- _Data for analysis_
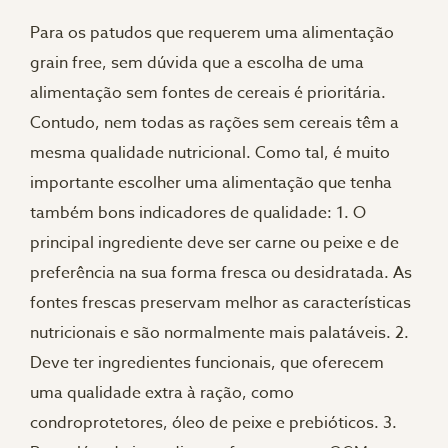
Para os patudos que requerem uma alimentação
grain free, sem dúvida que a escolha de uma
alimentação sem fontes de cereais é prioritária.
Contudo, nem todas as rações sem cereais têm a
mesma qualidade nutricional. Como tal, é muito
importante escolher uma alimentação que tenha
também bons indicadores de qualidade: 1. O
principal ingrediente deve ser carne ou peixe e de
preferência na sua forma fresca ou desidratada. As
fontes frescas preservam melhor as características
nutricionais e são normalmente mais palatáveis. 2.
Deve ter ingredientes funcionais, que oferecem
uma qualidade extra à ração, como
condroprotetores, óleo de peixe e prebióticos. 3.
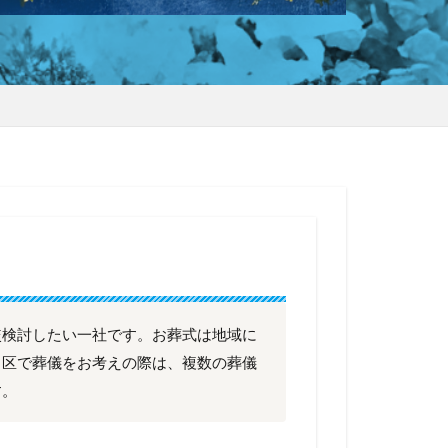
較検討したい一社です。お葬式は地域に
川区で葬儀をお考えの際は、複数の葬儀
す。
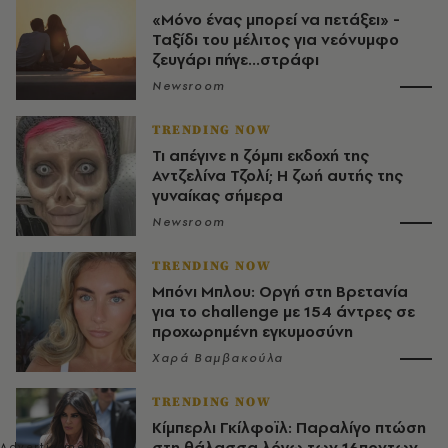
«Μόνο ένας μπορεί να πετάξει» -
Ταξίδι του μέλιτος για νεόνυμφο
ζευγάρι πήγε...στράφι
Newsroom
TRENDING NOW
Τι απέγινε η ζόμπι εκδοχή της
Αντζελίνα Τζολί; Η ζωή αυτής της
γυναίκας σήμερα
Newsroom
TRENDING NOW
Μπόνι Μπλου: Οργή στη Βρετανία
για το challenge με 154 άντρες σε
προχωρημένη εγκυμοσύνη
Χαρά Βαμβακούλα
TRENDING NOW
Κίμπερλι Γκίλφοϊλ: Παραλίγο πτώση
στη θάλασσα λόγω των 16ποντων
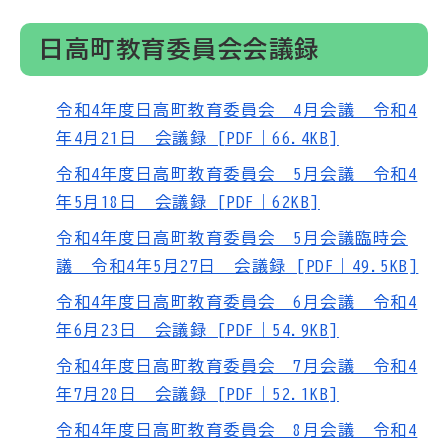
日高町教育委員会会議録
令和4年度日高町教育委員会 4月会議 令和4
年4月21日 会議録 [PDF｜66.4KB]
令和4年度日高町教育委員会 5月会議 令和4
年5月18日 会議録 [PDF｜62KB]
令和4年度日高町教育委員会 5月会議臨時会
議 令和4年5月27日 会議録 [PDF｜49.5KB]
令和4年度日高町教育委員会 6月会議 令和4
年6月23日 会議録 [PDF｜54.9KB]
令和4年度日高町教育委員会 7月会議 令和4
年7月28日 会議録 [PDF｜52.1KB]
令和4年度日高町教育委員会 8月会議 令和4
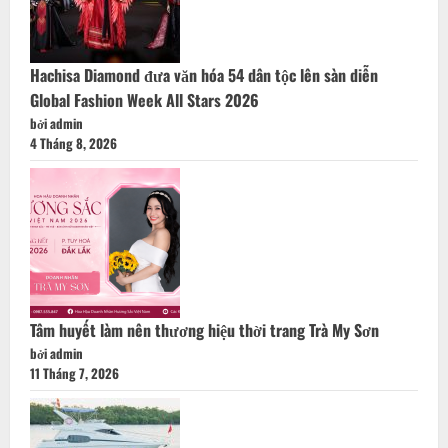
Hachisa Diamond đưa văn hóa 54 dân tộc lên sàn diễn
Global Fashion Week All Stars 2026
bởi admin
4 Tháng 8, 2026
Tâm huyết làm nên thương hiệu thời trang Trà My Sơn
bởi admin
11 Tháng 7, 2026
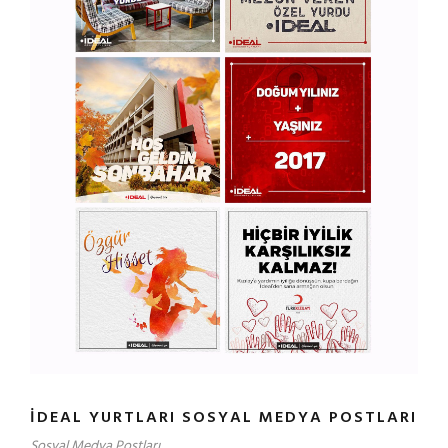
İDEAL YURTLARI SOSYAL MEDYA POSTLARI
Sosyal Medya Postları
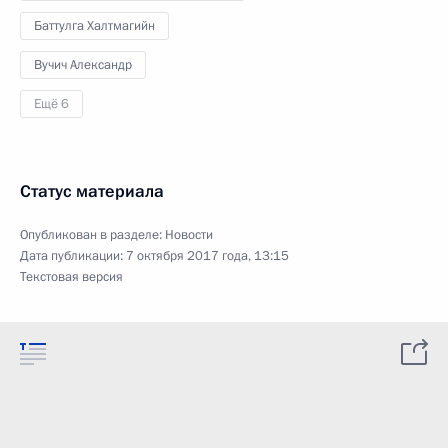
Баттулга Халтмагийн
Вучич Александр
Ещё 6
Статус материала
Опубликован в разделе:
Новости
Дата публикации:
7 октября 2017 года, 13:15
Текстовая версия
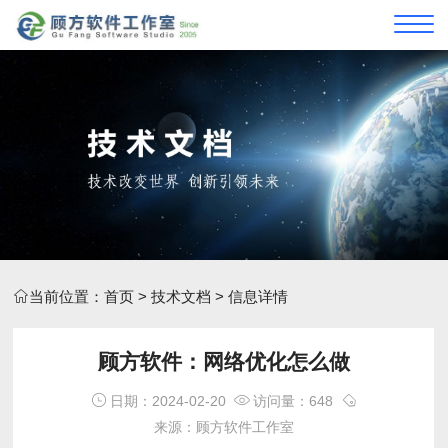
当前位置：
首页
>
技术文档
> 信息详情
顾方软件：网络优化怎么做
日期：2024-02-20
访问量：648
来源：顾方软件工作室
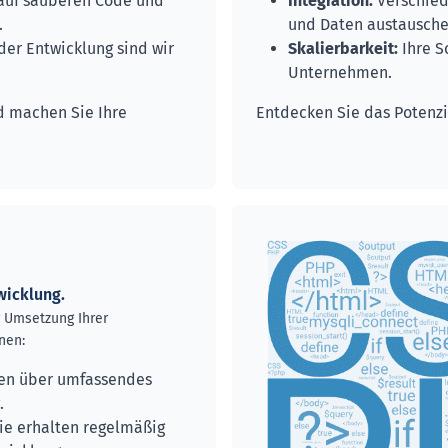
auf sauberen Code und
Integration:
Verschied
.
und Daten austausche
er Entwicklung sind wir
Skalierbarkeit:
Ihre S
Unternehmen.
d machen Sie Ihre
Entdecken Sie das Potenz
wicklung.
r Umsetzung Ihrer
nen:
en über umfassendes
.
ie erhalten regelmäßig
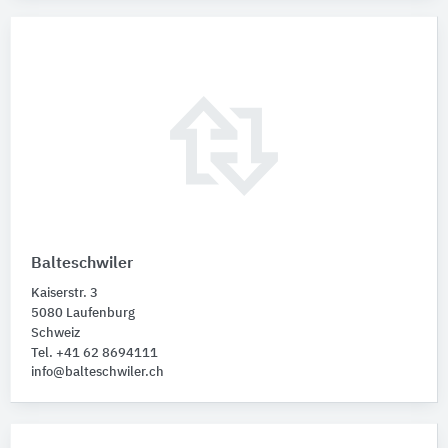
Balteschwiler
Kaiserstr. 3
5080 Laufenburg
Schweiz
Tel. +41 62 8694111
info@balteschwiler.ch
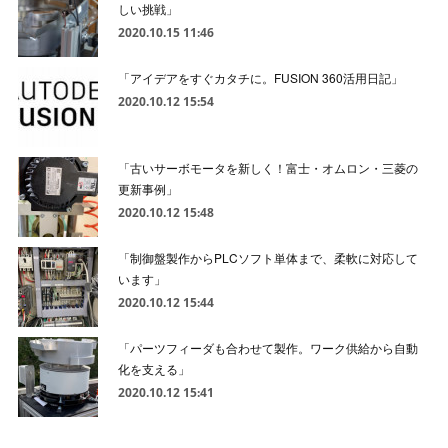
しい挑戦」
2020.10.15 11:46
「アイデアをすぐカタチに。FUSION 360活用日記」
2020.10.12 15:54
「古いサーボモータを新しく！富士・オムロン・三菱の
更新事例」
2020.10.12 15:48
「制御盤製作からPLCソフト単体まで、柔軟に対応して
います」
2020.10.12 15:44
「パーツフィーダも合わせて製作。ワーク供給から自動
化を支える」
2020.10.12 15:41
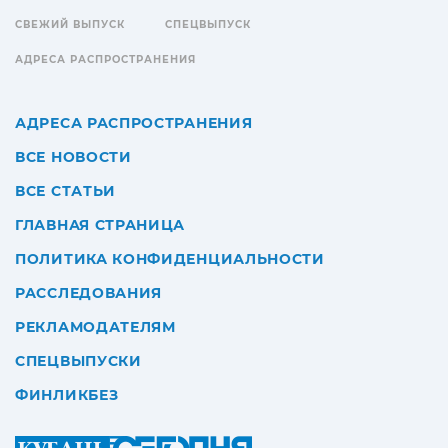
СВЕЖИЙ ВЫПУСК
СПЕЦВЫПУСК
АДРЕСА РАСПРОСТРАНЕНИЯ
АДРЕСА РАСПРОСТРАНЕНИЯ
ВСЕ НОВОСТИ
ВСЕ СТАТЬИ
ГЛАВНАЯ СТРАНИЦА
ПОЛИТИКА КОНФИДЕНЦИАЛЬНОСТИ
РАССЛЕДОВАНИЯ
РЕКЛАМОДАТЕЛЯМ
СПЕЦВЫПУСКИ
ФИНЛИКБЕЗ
--
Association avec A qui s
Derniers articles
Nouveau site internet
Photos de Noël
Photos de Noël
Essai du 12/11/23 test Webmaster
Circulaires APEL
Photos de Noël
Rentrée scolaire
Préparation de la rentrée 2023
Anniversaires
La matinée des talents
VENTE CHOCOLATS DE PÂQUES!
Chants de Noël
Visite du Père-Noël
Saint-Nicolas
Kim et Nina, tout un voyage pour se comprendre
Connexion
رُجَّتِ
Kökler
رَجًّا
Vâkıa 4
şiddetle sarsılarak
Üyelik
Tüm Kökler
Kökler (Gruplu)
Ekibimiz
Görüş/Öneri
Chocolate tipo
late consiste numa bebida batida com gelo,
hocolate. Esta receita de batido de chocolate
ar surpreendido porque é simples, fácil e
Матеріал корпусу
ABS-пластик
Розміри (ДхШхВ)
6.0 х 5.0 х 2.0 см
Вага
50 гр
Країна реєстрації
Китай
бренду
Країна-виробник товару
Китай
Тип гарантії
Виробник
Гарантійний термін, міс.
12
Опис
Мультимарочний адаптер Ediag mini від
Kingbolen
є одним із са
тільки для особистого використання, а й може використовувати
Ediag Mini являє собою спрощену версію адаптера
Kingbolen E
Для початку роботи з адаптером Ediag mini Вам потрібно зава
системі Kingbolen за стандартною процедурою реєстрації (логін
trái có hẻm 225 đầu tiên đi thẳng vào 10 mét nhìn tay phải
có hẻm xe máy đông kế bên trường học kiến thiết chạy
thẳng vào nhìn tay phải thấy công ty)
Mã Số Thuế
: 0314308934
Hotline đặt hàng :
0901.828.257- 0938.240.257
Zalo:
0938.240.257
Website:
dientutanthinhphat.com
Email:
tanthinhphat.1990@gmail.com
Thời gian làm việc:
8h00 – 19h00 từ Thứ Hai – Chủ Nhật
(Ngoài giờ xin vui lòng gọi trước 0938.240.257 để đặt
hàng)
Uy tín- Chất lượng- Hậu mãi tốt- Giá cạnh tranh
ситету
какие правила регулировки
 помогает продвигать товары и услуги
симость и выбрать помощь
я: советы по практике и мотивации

- _Problem to work on_
Above are the records; repeat exactly the lines from the one holding "(Ngoài giờ xin" down to the one holding "я: советы по практике и мотивации", end lines included.

- _Answer to the problem_
(Ngoài giờ xin vui lòng gọi trước 0938.240.257 để đặt
hàng)
Uy tín- Chất lượng- Hậu mãi tốt- Giá cạnh tranh
ситету
какие правила регулировки
 помогает продвигать товары и услуги
симость и выбрать помощь
я: советы по практике и мотивации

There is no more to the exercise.